As the title says, if I change the number of hidden layers in my pytorch neural network to be anything different from the amount of input nodes it returns the error below.
RuntimeError: mat1 and mat2 shapes cannot be multiplied (380x10 and 2x10)
I think that the architecture is incorrectly coded but I am relatively new to pytorch and neural networks so I can't spot the mistake. Any help is greatly appreciated, I've included the code below
class FCN(nn.Module):
def __init__(self, N_INPUT, N_OUTPUT, N_HIDDEN, N_LAYERS):
super().__init__()
activation = nn.Tanh
self.fcs = nn.Sequential(*[
nn.Linear(N_INPUT, N_HIDDEN),
activation()])
self.fch = nn.Sequential(*[
nn.Sequential(*[
nn.Linear(N_INPUT, N_HIDDEN),
activation()]) for _ in range(N_LAYERS-1)])
self.fce = nn.Linear(N_INPUT, N_HIDDEN)
def forward(self, x):
x = self.fcs(x)
x = self.fch(x)
x = self.fce(x)
return x
torch.manual_seed(123)
pinn = FCN(2, 2, 10, 8)
If the pinn architecture is defined as pinn = FCN(2, 2, 2, 8)
no errors are returned but neural network does not perform well.
Other information:
Please let me know if you need anymore information and thank you!

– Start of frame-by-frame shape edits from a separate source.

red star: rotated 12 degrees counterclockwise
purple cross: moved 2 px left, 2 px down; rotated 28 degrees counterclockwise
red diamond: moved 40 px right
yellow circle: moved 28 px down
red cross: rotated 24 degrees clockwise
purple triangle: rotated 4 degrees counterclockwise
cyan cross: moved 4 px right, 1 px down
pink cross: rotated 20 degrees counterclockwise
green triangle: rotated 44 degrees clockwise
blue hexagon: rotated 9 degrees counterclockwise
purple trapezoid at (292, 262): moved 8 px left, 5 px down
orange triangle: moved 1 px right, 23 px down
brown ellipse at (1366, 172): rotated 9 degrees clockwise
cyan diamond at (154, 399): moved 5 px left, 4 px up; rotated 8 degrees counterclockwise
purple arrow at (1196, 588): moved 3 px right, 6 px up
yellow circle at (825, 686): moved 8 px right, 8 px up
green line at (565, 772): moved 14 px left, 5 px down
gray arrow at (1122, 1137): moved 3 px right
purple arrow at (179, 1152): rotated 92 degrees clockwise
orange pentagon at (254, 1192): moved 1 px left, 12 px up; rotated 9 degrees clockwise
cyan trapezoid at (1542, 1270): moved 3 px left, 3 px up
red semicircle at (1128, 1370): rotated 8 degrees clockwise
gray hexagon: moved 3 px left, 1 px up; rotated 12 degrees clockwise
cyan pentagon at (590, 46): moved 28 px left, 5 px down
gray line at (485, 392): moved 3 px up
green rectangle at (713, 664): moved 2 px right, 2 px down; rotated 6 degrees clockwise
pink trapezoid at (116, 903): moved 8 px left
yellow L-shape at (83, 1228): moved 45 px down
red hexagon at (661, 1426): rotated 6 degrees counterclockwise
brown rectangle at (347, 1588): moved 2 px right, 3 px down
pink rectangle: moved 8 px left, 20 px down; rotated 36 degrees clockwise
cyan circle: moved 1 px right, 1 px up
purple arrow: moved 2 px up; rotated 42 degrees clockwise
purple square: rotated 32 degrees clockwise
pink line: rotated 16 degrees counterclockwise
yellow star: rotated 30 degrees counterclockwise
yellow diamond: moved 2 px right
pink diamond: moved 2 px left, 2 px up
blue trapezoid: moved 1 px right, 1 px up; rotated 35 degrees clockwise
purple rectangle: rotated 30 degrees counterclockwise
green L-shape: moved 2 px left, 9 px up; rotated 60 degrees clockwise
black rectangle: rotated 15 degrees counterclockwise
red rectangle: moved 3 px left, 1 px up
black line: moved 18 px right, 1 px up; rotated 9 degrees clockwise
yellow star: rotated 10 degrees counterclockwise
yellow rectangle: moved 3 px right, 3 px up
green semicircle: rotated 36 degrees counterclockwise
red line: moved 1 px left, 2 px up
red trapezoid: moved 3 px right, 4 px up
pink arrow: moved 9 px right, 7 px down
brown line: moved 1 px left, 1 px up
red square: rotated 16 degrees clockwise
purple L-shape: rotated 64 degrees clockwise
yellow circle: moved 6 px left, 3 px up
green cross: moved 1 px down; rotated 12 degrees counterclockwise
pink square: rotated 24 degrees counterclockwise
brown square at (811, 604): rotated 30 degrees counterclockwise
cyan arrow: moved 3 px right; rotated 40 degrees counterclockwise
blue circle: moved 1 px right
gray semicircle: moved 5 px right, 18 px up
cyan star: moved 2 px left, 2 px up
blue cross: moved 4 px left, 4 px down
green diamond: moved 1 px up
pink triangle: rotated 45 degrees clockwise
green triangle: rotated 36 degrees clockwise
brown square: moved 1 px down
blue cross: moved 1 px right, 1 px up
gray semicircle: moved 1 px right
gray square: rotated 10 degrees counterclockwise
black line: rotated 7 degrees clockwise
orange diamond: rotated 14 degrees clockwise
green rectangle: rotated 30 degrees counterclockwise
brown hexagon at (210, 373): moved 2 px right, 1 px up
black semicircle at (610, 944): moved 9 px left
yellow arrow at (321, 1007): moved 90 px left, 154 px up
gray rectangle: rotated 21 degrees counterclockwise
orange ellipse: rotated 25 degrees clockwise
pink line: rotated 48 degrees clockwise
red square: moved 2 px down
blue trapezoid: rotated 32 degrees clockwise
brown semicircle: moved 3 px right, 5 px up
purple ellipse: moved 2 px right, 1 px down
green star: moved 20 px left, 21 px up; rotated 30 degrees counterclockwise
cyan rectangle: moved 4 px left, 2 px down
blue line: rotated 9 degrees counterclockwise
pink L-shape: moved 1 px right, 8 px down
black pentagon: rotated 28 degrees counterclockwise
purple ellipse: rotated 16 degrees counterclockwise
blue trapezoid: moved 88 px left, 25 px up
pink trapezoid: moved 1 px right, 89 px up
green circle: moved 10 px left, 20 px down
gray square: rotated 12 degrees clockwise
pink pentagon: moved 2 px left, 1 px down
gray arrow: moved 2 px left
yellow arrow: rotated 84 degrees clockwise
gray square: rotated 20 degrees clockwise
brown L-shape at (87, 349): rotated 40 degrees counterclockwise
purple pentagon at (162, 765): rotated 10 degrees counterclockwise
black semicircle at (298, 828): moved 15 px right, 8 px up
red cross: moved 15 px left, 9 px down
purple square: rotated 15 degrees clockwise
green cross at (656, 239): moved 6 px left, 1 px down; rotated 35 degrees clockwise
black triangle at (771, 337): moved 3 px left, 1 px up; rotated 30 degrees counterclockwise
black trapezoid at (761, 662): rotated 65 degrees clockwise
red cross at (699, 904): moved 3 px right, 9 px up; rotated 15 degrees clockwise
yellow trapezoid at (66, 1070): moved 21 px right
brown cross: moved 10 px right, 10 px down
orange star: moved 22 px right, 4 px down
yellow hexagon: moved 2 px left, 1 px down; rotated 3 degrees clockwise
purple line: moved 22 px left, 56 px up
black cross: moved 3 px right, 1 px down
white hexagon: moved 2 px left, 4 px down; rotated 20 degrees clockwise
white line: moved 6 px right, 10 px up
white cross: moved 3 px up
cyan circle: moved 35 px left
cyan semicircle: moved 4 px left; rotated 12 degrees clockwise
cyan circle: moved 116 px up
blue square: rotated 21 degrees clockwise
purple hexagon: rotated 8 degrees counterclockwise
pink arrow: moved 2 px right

The error you're getting is because the output of your first layer (fcs
) has dimension N_HIDDEN
(which is 10), while the hidden layers in fch
have input dimension N_INPUT
(which is 2).
To fix this, you have to ensure that the input size for all layers matches the output size of the previous layer. In your code:
class FCN(nn.Module):
def __init__(self, N_INPUT, N_OUTPUT, N_HIDDEN, N_LAYERS):
super().__init__()
activation = nn.Tanh
self.fcs = nn.Sequential(
nn.Linear(N_INPUT, N_HIDDEN),
activation()
)
self.fch = nn.Sequential(*[
nn.Sequential(
nn.Linear(N_HIDDEN, N_HIDDEN), # Adjust input size to N_HIDDEN
activation()
) for _ in range(N_LAYERS - 1)
])
self.fce = nn.Linear(N_HIDDEN, N_OUTPUT) # Output layer
def forward(self, x):
x = self.fcs(x)
x = self.fch(x)
x = self.fce(x)
return x
Finally, to get good performance you should play with the hidden size (not just between 2 and 10, you can also try 100 or 1000), the number of layers (start with 1 or 2, not 8) and the learning rate of the optimizer.